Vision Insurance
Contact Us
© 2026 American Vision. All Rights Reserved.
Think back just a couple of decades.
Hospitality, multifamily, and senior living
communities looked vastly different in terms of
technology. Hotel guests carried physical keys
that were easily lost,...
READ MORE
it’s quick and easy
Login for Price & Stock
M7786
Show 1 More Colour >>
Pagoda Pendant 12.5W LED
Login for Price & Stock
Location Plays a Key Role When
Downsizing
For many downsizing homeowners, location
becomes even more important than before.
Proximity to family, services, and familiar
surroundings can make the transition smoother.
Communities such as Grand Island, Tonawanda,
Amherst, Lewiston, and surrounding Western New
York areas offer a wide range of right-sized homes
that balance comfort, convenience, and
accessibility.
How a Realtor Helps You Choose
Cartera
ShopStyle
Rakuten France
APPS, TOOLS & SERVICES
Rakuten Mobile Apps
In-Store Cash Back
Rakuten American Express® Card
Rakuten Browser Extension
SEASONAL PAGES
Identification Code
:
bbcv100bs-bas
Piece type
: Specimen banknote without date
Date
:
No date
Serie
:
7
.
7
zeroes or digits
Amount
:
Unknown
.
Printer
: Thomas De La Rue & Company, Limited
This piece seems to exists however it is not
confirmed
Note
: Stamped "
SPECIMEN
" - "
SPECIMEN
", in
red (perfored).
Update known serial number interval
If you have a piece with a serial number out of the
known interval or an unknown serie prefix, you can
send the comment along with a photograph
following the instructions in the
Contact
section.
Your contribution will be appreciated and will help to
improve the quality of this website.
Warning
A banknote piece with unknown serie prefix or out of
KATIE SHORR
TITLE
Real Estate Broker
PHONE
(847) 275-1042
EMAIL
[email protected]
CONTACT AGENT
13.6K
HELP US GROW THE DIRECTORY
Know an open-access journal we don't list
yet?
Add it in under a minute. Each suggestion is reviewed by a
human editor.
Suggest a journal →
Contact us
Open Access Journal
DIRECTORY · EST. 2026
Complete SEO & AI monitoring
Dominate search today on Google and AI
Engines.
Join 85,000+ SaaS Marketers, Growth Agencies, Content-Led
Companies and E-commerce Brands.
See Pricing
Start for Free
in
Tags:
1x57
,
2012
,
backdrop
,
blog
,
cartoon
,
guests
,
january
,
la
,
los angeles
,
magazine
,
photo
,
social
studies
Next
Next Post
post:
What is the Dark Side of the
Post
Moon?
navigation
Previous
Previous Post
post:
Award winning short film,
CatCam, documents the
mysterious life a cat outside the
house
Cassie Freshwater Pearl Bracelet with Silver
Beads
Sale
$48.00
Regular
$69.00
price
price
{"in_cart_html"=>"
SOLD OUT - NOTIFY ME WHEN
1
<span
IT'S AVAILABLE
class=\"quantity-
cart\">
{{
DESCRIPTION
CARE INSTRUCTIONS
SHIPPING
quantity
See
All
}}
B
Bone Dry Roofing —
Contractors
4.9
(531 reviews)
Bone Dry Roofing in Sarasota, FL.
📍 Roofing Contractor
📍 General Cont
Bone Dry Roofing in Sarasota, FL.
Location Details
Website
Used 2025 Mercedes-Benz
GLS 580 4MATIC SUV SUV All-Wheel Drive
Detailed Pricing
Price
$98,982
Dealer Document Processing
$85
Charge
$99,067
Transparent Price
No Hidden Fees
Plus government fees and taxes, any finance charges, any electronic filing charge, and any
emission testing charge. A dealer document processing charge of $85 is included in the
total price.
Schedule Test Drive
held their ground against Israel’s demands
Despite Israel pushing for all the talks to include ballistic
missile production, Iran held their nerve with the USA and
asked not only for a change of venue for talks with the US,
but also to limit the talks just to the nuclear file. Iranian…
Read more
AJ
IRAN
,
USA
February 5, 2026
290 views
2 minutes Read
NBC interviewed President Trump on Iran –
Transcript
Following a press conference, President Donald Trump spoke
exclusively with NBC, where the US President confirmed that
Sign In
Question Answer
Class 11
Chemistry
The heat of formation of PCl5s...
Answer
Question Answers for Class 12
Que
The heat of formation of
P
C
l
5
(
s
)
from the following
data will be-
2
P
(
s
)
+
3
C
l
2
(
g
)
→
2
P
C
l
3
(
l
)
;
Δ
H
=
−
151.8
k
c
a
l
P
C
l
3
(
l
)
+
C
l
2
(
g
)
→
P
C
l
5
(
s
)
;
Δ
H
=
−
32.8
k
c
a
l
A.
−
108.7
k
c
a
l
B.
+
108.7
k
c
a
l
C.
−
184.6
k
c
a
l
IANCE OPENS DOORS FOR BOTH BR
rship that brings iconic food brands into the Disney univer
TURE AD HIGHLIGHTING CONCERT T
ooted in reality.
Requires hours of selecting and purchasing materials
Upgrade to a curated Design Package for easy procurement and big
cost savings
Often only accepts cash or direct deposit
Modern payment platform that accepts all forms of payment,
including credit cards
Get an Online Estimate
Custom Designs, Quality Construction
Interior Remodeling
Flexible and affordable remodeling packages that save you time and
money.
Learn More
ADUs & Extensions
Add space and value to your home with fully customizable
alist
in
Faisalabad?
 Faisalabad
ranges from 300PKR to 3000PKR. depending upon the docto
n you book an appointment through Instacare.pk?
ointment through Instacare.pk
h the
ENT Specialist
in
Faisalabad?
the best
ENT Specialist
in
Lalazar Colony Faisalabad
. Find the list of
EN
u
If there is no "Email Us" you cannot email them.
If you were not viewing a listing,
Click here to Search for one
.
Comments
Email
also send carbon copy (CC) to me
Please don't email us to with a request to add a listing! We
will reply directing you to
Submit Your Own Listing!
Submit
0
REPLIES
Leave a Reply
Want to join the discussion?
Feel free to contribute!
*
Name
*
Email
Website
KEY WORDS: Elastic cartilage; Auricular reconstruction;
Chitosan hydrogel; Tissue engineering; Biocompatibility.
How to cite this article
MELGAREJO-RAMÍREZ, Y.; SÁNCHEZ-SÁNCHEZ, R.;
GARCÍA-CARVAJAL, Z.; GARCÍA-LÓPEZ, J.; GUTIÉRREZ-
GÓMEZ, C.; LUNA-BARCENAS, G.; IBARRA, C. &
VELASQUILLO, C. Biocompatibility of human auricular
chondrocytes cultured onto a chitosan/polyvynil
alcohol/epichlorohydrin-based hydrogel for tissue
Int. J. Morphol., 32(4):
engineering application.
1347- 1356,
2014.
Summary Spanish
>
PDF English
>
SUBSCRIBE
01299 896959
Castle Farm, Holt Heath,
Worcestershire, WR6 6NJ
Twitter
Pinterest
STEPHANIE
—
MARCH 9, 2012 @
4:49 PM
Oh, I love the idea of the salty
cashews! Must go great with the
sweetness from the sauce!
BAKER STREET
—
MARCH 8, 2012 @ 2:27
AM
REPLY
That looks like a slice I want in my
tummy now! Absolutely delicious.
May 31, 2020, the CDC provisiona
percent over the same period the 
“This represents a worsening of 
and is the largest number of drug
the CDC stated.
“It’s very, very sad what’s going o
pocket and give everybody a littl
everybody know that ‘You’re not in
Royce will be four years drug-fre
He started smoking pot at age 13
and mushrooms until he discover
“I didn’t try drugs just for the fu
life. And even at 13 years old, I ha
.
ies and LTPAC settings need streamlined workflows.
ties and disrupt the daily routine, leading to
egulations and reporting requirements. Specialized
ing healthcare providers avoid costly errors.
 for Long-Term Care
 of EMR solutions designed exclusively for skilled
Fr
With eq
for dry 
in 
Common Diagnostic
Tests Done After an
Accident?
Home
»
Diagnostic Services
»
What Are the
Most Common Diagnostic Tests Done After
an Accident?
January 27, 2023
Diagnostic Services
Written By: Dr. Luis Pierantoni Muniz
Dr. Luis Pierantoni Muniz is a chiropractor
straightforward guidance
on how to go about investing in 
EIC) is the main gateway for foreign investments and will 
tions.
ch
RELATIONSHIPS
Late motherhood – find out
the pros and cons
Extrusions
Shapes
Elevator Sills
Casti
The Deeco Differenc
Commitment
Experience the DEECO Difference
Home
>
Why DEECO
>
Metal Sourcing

### WORK TASK:
Reproduce each line of the records in which the string "After" appears.

### RESPONSE BOX:
Tests Done After an
Most Common Diagnostic Tests Done After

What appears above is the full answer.